By Pesach Benson
(JNS) — Israeli relations with Russia are often described as walking a tightrope.
While Israel is aligned with the West, it is sufficiently independent to sometimes break with international consensus and engage Moscow. An estimated 150,000 Jews live in Russia while roughly one million Russians and their descendants live in Israel, forming a unique cultural bridge.
But on the other hand, Moscow has considerable weight to throw around. For years, Israel has carried out hundreds of airstrikes in Syria against Iran and its proxies. Jerusalem and Moscow have a security-coordination arrangement to prevent their forces firing on each other, but the war in Ukraine has strained this.

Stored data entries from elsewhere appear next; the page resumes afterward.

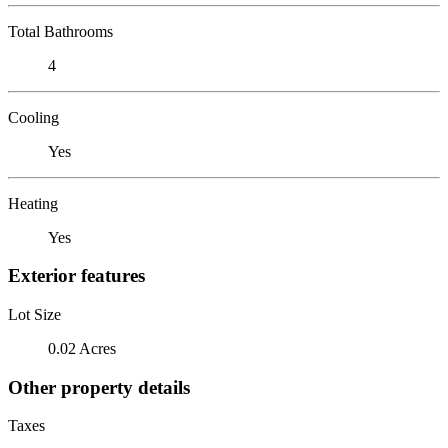
Total Bathrooms
4
Cooling
Yes
Heating
Yes
Exterior features
Lot Size
0.02 Acres
Other property details
Taxes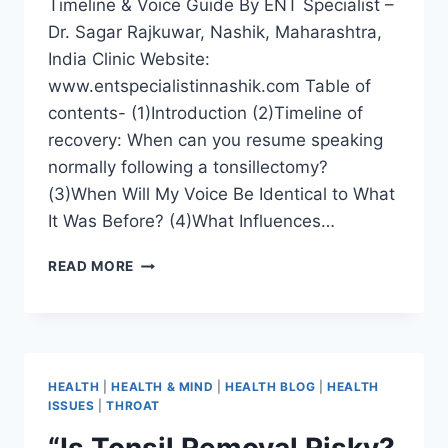
Timeline & Voice Guide By ENT Specialist –
Dr. Sagar Rajkuwar, Nashik, Maharashtra,
India Clinic Website:
www.entspecialistinnashik.com Table of
contents- (1)Introduction (2)Timeline of
recovery: When can you resume speaking
normally following a tonsillectomy?
(3)When Will My Voice Be Identical to What
It Was Before? (4)What Influences…
READ MORE
HEALTH
|
HEALTH & MIND
|
HEALTH BLOG
|
HEALTH
ISSUES
|
THROAT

More vexing for Israel is Russia’s ties with Iran, which have strengthened since the Russian invasion of Ukraine.
While there is no evidence directly implicating Russia in Hamas’s surprise assault on Israeli communities near the Gaza Strip, analysts said that Moscow will try to exploit the Gaza war to distract the world from its war in Ukraine and spoil Israel-Saudi Arabia peace efforts.

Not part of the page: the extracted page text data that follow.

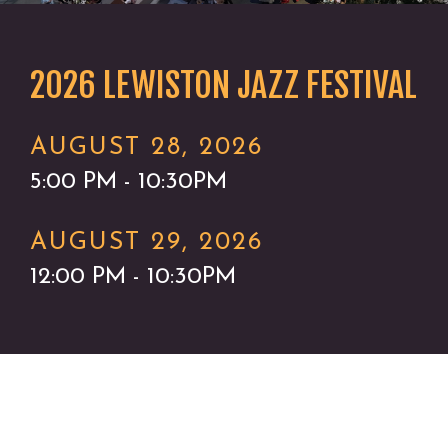
2026 LEWISTON JAZZ FESTIVAL
AUGUST 28, 2026
5:00 PM - 10:30PM
AUGUST 29, 2026
12:00 PM - 10:30PM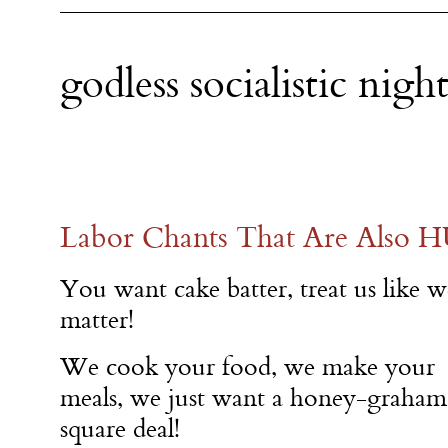
godless socialistic nig
Labor Chants That Are Also 
You want cake batter, treat us like w
matter!
We cook your food, we make your
meals, we just want a honey-graham
square deal!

“There is no validated evidence for a direct involvement but there are several reasons to suspect at least Russia’s imprint or its part in the chain of events leading to the attack,” said Joseph Rozen, a geopolitical strategist and a contributing writer to the Jerusalem-based Misgav — The Institute for National Security and Zionist Strategy.
“For years, the leaders of Hamas were warmly welcomed in Moscow by high-rank officials, receiving political support and training,” he said.

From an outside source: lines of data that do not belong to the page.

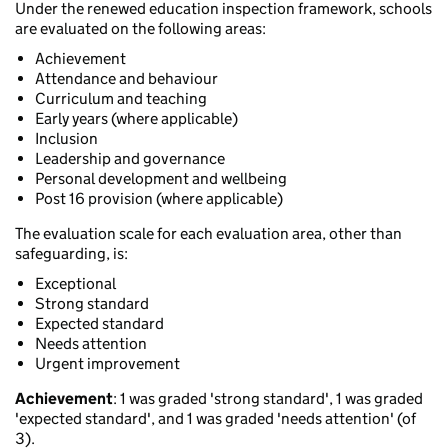
Under the renewed education inspection framework, schools
are evaluated on the following areas:
Achievement
Attendance and behaviour
Curriculum and teaching
Early years (where applicable)
Inclusion
Leadership and governance
Personal development and wellbeing
Post 16 provision (where applicable)
The evaluation scale for each evaluation area, other than
safeguarding, is:
Exceptional
Strong standard
Expected standard
Needs attention
Urgent improvement
Achievement
: 1 was graded 'strong standard', 1 was graded
'expected standard', and 1 was graded 'needs attention' (of
3).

“Not surprisingly, Hamas thanked Russia for its support after the horrendous Oct. 7 attacks. In a video taken by Hamas terrorists showing the infiltration to Israel, there are clear calls in Russian by one or two terrorists,” Rozen said.
Professor Ze’ev Khanin, an expert on post-Soviet politics and society at Bar-Ilan University in Ramat Gan, said, “There’s no denying that the Kremlin is keen on using this new situation to bolster its weakening position in the Eastern Mediterranean and the Southern Caucasus.”
Khanin explained that Israeli-Saudi peace runs counter to Russia’s Mideast interests. Moscow seized on the Hamas violence to disrupt normalization efforts.
“Saudi-Israeli normalization practically puts an end to the century-old Arab-Israeli conflict in its classic forms and also removes many obstacles to the formation of an alliance between the United States, Israel and the countries of the Saudi bloc,” the professor explained.
“That would pose a serious challenge to the interests of Russia, Iran and China in the region,” Khanin said.
Asked what the war with Hamas means for Israeli-Russian ties, Rozen said Jerusalem already has justification for adopting a stronger policy.
“Russian backing of Hamas is enough, in my opinion,” he said. “Since the terror attacks, Russia showed its true antisemitic face. [President Vladimir] Putin compared Israel’s siege of Gaza to the siege of Leningrad by Nazi Germany. Simultaneously, Russia’s propaganda machine published antisemitic content on social media, and unleashed the Kremlin’s ‘ideologists’ to blame Israel and the U.S.”
He stressed, “Eight days after the attacks, Israel did not return its ambassador from Moscow and did not call the Russian ambassador in Israel for clarifications. Israel must change its Russia policy, including a clearer support of Ukraine.”
With Moscow increasingly dependent on Iran, and weakening on the international front, “Israel should change its policy and dare more vis-à-vis Russia,” Rozen insisted.
Khanin, citing an analysis by the Institute for the Study of War, a Washington-based research institute, warned, “The Kremlin is already, and is likely to continue, leveraging the Hamas attacks in Israel to advance several information operations aimed at diminishing U.S. and Western support and attention to Ukraine.”
According to him, Ukrainians are already expressing concern that they will be sidelined by war in Gaza in terms of media and political attention, and in terms of ammunition.
“Ammunition supplies to the Israel Defense Forces from American depots on Israeli soil were previously allocated to the Armed Forces of Ukraine,” Khanin noted.
According to Rozen, Moscow’s top priorities in the Middle East are assuring its influence in the region, mainly in Syria, and providing a lifeline to Iran.
“There is also a possibility that Russia is no longer interested in preventing a nuclear Iran, so it might even help them [the Iranians],” Rozen warned. “Russia can use the Middle East as a distraction from the war in Ukraine.”